Oh man, I didn't realize that Eishay's work got turned into a whole Google
code project. Awesome to see what happens when you're curious, pursue
something, then write and tweet about it.

On Thu, Apr 1, 2010 at 12:47 PM, Jeff Schnitzer <[email protected]> wrote:

> It's an interesting thread.  To summarize, you're discussing the best
> way to serialize a 15,000-element dictionary in an entity.
>
> This doesn't seem to be all that closely related to the datastore.
> The datastore api costs are the same no matter how you store it (58ms)
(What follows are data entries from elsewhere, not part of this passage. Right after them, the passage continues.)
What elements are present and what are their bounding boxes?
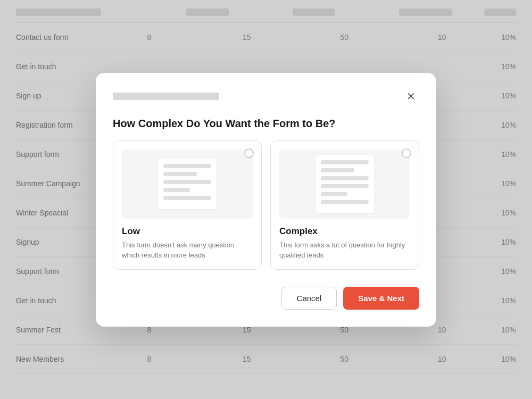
form-preview-low (122, 149, 253, 219)
option-card-low[interactable]: Low This form doesn't ask many question … (113, 140, 262, 270)
modal-header: ✕ (113, 88, 419, 105)
preview-line (321, 192, 347, 196)
modal-overlay: ✕ How Complex Do You Want the Form to Be… (0, 0, 532, 399)
modal-header-bar (113, 93, 219, 100)
preview-inner-low (158, 159, 217, 209)
option-card-complex[interactable]: Complex This form asks a lot of question… (270, 140, 419, 270)
close-button[interactable]: ✕ (402, 88, 419, 105)
preview-line (321, 160, 369, 164)
preview-inner-complex (315, 155, 374, 213)
preview-line (163, 180, 211, 184)
preview-line (321, 184, 369, 188)
preview-line (321, 176, 369, 180)
radio-low[interactable] (244, 148, 254, 158)
option-label-low: Low (122, 226, 253, 237)
modal: ✕ How Complex Do You Want the Form to Be… (96, 73, 436, 327)
save-next-button[interactable]: Save & Next (343, 287, 419, 310)
preview-line (163, 172, 197, 176)
preview-line (163, 196, 211, 200)
radio-complex[interactable] (402, 148, 411, 158)
modal-title: How Complex Do You Want the Form to Be? (113, 118, 419, 130)
modal-footer: Cancel Save & Next (113, 287, 419, 310)
cancel-button[interactable]: Cancel (281, 287, 337, 310)
preview-line (163, 188, 190, 192)
option-desc-low: This form doesn't ask many question whic… (122, 240, 253, 261)
option-desc-complex: This form asks a lot of question for hig… (279, 240, 410, 261)
options-row: Low This form doesn't ask many question … (113, 140, 419, 270)
option-label-complex: Complex (279, 226, 410, 237)
preview-line (321, 200, 369, 204)
preview-line (163, 164, 211, 168)
form-preview-complex (279, 149, 410, 219)
preview-line (321, 168, 354, 172)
> but the serialization costs vary widely depending on what technique
> you use - pickling, protobuf, expando (you can put 15k properties in
> an expando??).
>
> I guess having a 'select fields' (or 'suppress fields') instruction
> could let you avoid the serialization costs for specific fields, but
> it would require a dramatically more complicated API.  On the other
> hand, you can pretty easily address this as you describe; saving your
> data as Text or Blob and serializing or deserializing it on-demand.
>
> At least in the numbers you posted, there weren't any bandwidth issues
> - if I'm reading it correctly, all of the cost seems to have been
> produced by the serialization process.  It doesn't matter if you fetch
> the Blob data or not, it only matters when you try to convert it into
> a dictionary.  Do the serialization lazily and your problem is solved.
>
> BTW, this is related information that always deserves a link when the
> subject comes up:
>
> http://code.google.com/p/thrift-protobuf-compare/wiki/Benchmarking
>
> Jeff
>
> On Thu, Apr 1, 2010 at 12:03 PM, Eli Jones <[email protected]> wrote:
> > Here are the numbers from a test I did just comparing the process of
> > stuffing the protobuf of an entity into a BlobProperty:
> >
> http://groups.google.com/group/google-appengine-python/browse_thread/thread/4d6dde610addd8ef/a3037abd34ed03f6?#a3037abd34ed03f6
> > It's 40% to 70% faster and cheaper to do a get, change, put on the
> protobuf
> > version.. (see link for model definitions and test code and results).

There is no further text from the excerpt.